While certainly many people go to both kinds of concerts, we are looking for something different each time. With T-Pain, it’s obvious why people go. With bands like the Decemberists, the Walkmen, Yo La Tengo and the National, I think it is less clear. Why do people flock to the Decemberists? Do we want catchy sing-alongs? Intellectual stimulation? Something else?
Many different writers have tried to account for the sudden popularity of “smart” bands like the Decemberists, as well as bands that came from “smart” private schools like Vampire Weekend and MGMT. Do we like literary references and bookish fantasies of sailors and peasants because, as university students, we spend most of our time reading?
Or is it just that the songs are catchy?
On Monday night, a very different kind of concert, one in which I participated, took place in Barnes Auditorium. It was the concert that occurs every semester, wherein undergraduate composers — under the name Contrapunkt! — come together to premiere pieces they have composed. Of course, the whole affair felt pretty academic and the music reflected the entire spectrum from atonal to tonal and serious to light. As “bookish” as they are, the Decemberists’ music wouldn’t have fit in, but is that because they are too “poppy,” too loud, too kitschy?

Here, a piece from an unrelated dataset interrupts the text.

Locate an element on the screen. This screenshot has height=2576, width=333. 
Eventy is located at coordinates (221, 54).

What the Decemberists are doing — and I think it is quite brilliant — is making fun of the academy, which includes academic classical music, by using markers of academic pretension (esoteric references, archaic and exotic story material), while conceding to the fact that everyone in their elite fan base really still just prefers catchy hooks. It is a great irony that this band became popular by, paradoxically, singing about things that only unpopular, or “nerdy,” people care about. They have commodified “nerdiness,” appearing in every magazine with corduroy blazers, bookish glasses and Victorian dresses. They are highbrow musicians using lowbrow methods to satisfy highbrow fans’ penchant for the lowbrow.

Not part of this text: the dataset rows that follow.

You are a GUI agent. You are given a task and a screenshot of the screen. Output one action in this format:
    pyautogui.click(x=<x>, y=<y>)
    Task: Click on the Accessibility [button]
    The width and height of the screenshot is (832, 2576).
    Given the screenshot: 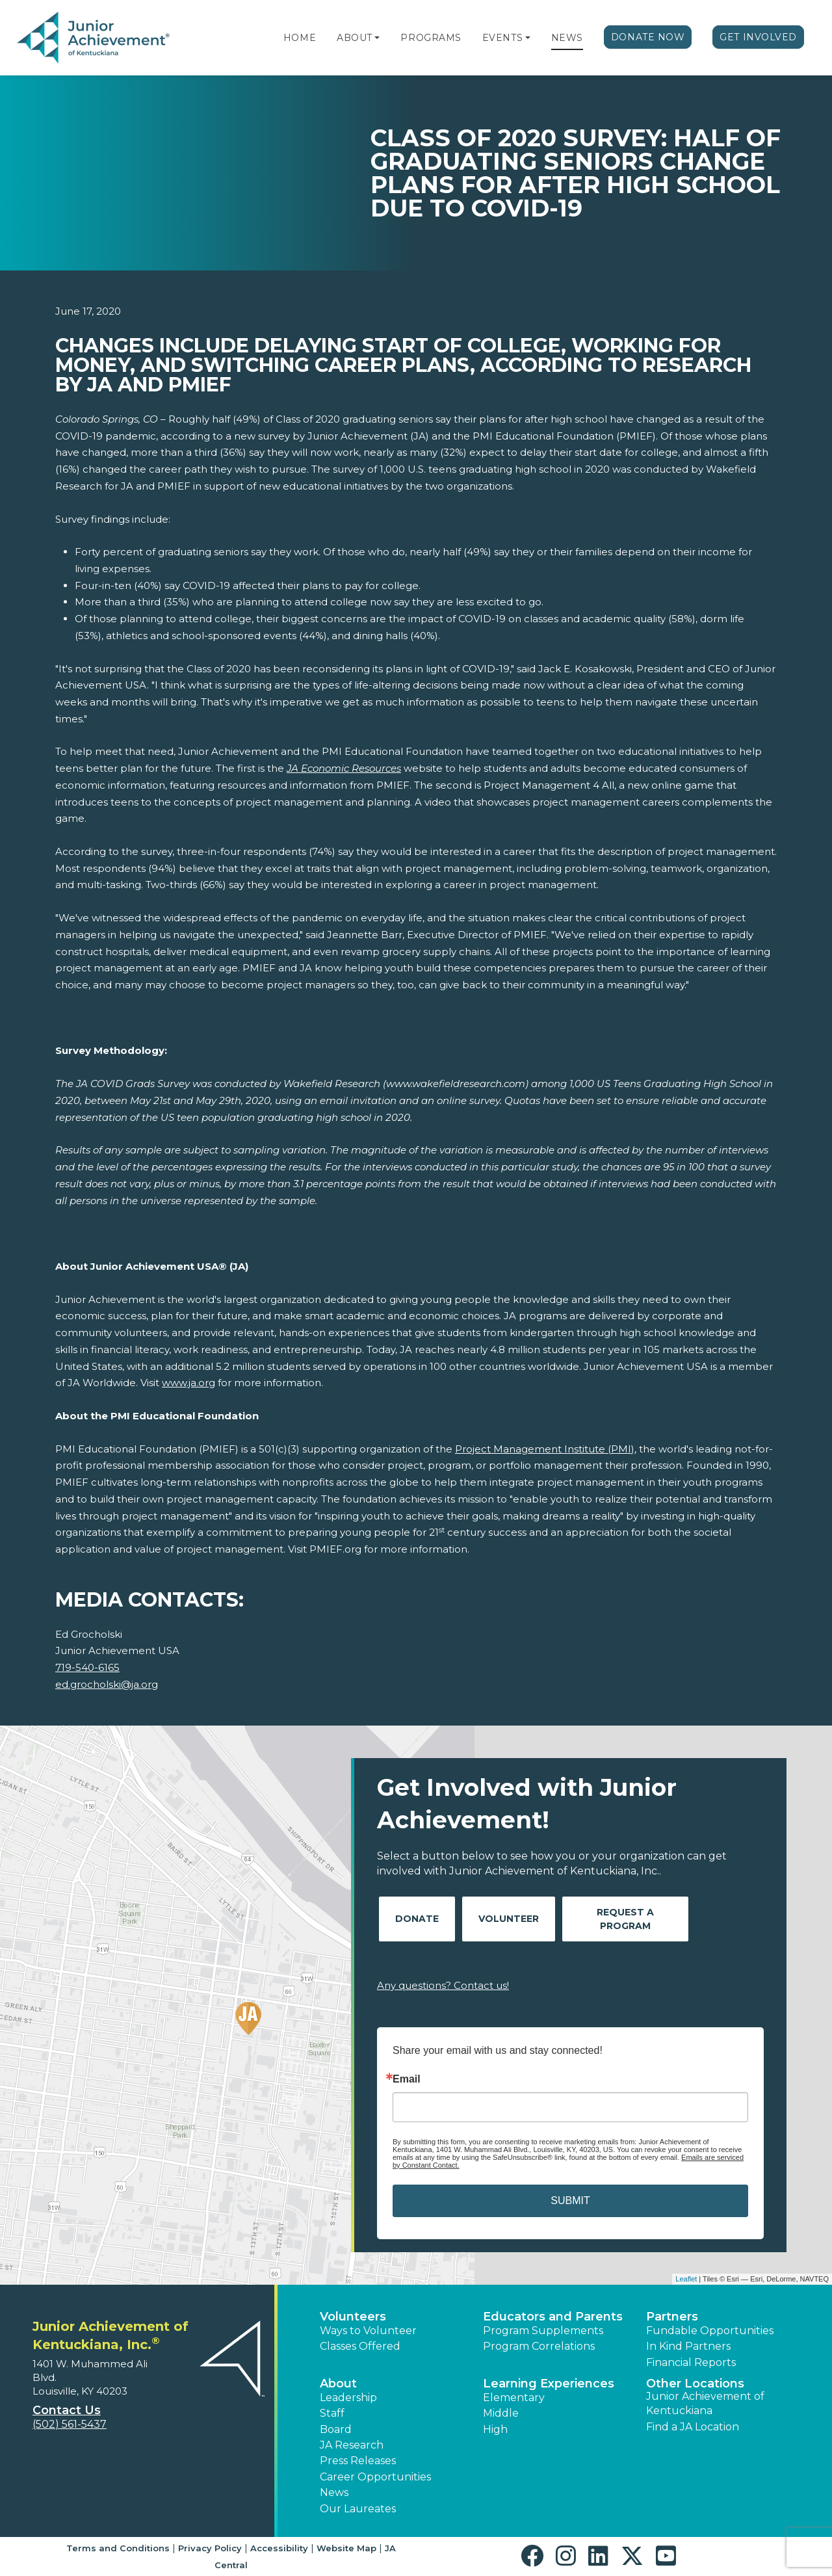 What is the action you would take?
    pyautogui.click(x=279, y=2548)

Why do they succeed? Because the music that is actually composed in academic environments is indeed too esoteric for mass appeal, even among the student crowd. I think, fundamentally, we like bands like the Decemberists because we are not interested in the music that comes out of actual university music departments, full of complex atonality, references to composers we don’t spend a lot of time with, like Bach and Beethoven, and impenetrable musical ideas.
Indeed, much of the overly academic music composed in these departments is impossibly esoteric for the non-music major, and it is usually performed for meager audiences of fellow music students. No one pretends that a big crowd would be interested in coming. The Contrapunkt! Concert Monday night could have been an exception, but really it was the exception that proves the rule.

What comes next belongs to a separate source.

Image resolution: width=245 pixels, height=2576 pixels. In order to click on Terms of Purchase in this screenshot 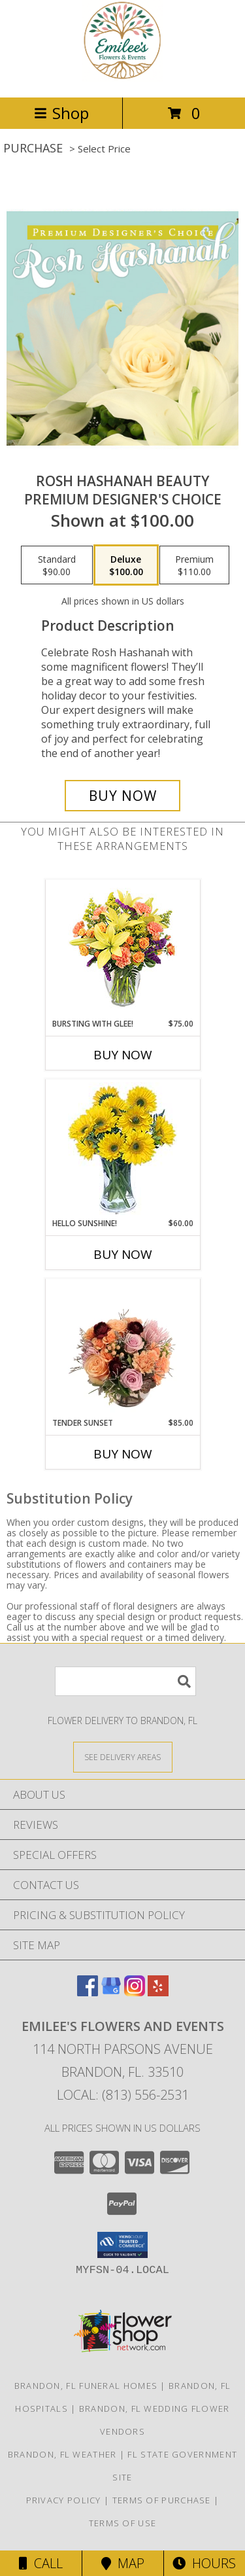 , I will do `click(161, 2500)`.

Is the under-attendance at music department concerts the fault of their composers for being too esoteric, or is it our own for not being intellectually up to snuff?
There is a huge debate between those who think music should be “art for art’s sake” and those who think that Classical Music is dying because it alienates everyone. The composers say “you should learn how to appreciate my art” and the audience says “you should learn how to entertain me.”
The Decemberists get around the argument by making fun of both sides. With their “literary” aura, they show us the very irony and absurdity of academic pretension, while making a mostly simple and exuberant pop music that entertains the educated elite with a wink and a nod.